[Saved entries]
*** Block opens ***
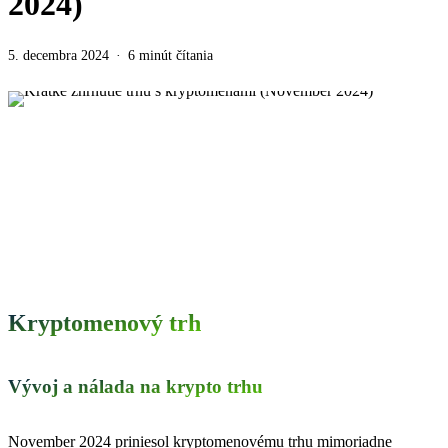
2024)
5. decembra 2024
6 minút čítania
Kryptomenový trh
Vývoj a nálada na krypto trhu
November 2024 priniesol kryptomenovému trhu mimoriadne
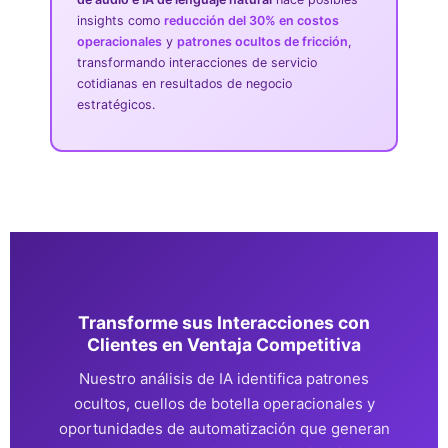
insights como
reducción del 30% en costos
operacionales
y
patrones ocultos de fricción
,
transformando interacciones de servicio
cotidianas en resultados de negocio
estratégicos.
Transforme sus Interacciones con
Clientes en Ventaja Competitiva
Nuestro análisis de IA identifica patrones
ocultos, cuellos de botella operacionales y
oportunidades de automatización que generan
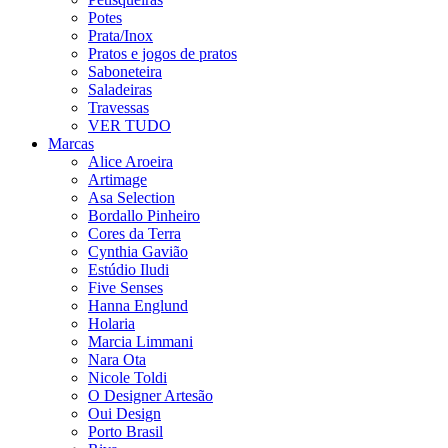
Potes
Prata/Inox
Pratos e jogos de pratos
Saboneteira
Saladeiras
Travessas
VER TUDO
Marcas
Alice Aroeira
Artimage
Asa Selection
Bordallo Pinheiro
Cores da Terra
Cynthia Gavião
Estúdio Iludi
Five Senses
Hanna Englund
Holaria
Marcia Limmani
Nara Ota
Nicole Toldi
O Designer Artesão
Oui Design
Porto Brasil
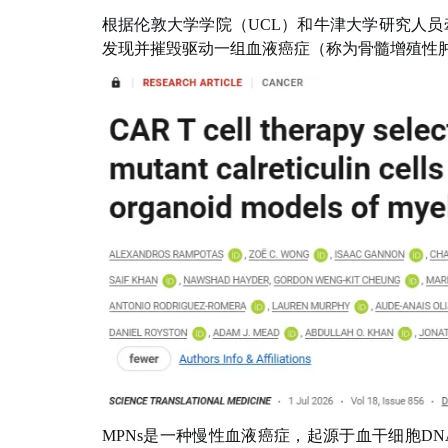
根据伦敦大学学院（UCL）和牛津大学研究人
发现并摧毁驱动一组血液癌症（称为骨髓增殖性肿
MPNs是一种慢性血液癌症，起源于血干细胞D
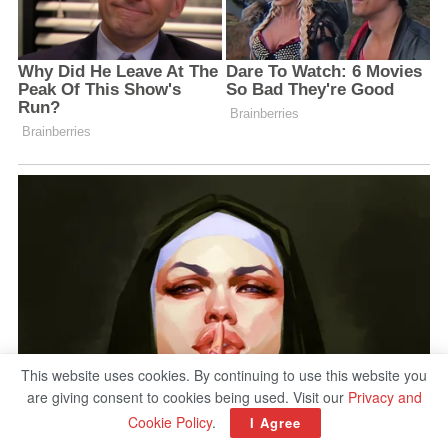
This website uses cookies. By continuing to use this website you
are giving consent to cookies being used. Visit our
Privacy and
Cookie Policy
.
I Agree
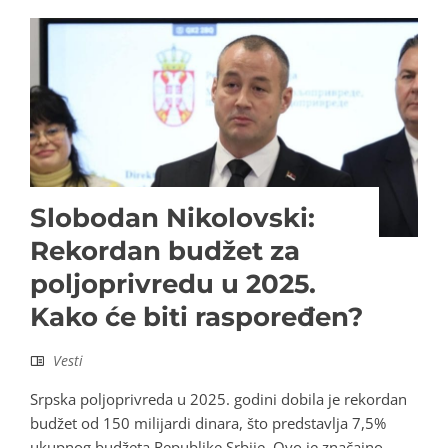
Slobodan Nikolovski:
Rekordan budžet za
poljoprivredu u 2025.
Kako će biti raspoređen?
Vesti
Srpska poljoprivreda u 2025. godini dobila je rekordan
budžet od 150 milijardi dinara, što predstavlja 7,5%
ukupnog budžeta Republike Srbije. Ovo je značajno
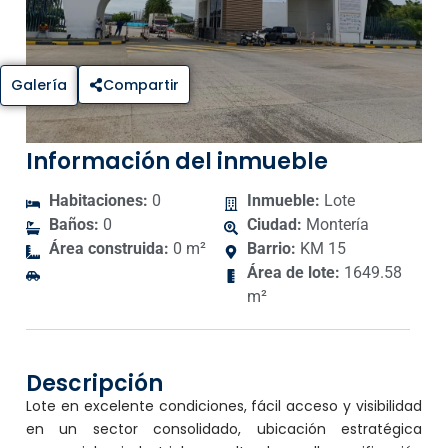
Galería
Compartir
Información del inmueble
Habitaciones:
0
Inmueble:
Lote
Baños:
0
Ciudad:
Montería
Área construida:
0 m²
Barrio:
KM 15
Área de lote:
1649.58
m²
Descripción
Lote en excelente condiciones, fácil acceso y visibilidad
en un sector consolidado, ubicación estratégica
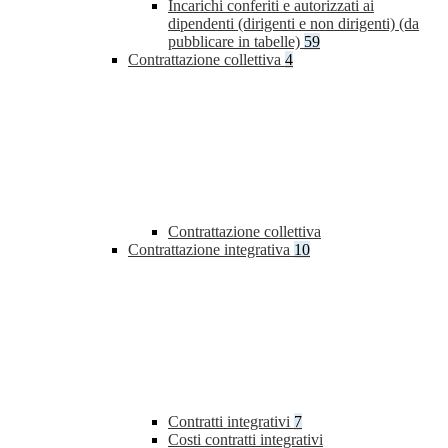
Incarichi conferiti e autorizzati ai
dipendenti (dirigenti e non dirigenti) (da
pubblicare in tabelle)
59
Contrattazione collettiva
4
Contrattazione collettiva
Contrattazione integrativa
10
Contratti integrativi
7
Costi contratti integrativi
*** Block closes ***
§ **PROMPT**: Nothing but the lines from the one holding "6 minút čítania" through the last line of the entries should be written out, exactly and inclusively, minus the pictures.

§ **TASK OUTPUT**:
6 minút čítania
Kryptomenový trh
Vývoj a nálada na krypto trhu
November 2024 priniesol kryptomenovému trhu mimoriadne
insights como
reducción del 30% en costos
operacionales
y
patrones ocultos de fricción
,
transformando interacciones de servicio
cotidianas en resultados de negocio
estratégicos.
Transforme sus Interacciones con
Clientes en Ventaja Competitiva
Nuestro análisis de IA identifica patrones
ocultos, cuellos de botella operacionales y
oportunidades de automatización que generan
Potes
Prata/Inox
Pratos e jogos de pratos
Saboneteira
Saladeiras
Travessas
VER TUDO
Marcas
Alice Aroeira
Artimage
Asa Selection
Bordallo Pinheiro
Cores da Terra
Cynthia Gavião
Estúdio Iludi
Five Senses
Hanna Englund
Holaria
Marcia Limmani
Nara Ota
Nicole Toldi
O Designer Artesão
Oui Design
Porto Brasil
根据伦敦大学学院（UCL）和牛津大学研究人
发现并摧毁驱动一组血液癌症（称为骨髓增殖性肿
MPNs是一种慢性血液癌症，起源于血干细胞D
This website uses cookies. By continuing to use this website you
are giving consent to cookies being used. Visit our
Privacy and
Cookie Policy
.
I Agree
Slobodan Nikolovski:
Rekordan budžet za
poljoprivredu u 2025.
Kako će biti raspoređen?
Vesti
Srpska poljoprivreda u 2025. godini dobila je rekordan
budžet od 150 milijardi dinara, što predstavlja 7,5%
ukupnog budžeta Republike Srbije. Ovo je značajno
Galería
Compartir
Información del inmueble
Habitaciones:
0
Inmueble:
Lote
Baños:
0
Ciudad:
Montería
Área construida:
0 m²
Barrio:
KM 15
Área de lote:
1649.58
m²
Descripción
Lote en excelente condiciones, fácil acceso y visibilidad
en un sector consolidado, ubicación estratégica
Incarichi conferiti e autorizzati ai
dipendenti (dirigenti e non dirigenti) (da
pubblicare in tabelle)
59
Contrattazione collettiva
4
Contrattazione collettiva
Contrattazione integrativa
10
Contratti integrativi
7
Costi contratti integrativi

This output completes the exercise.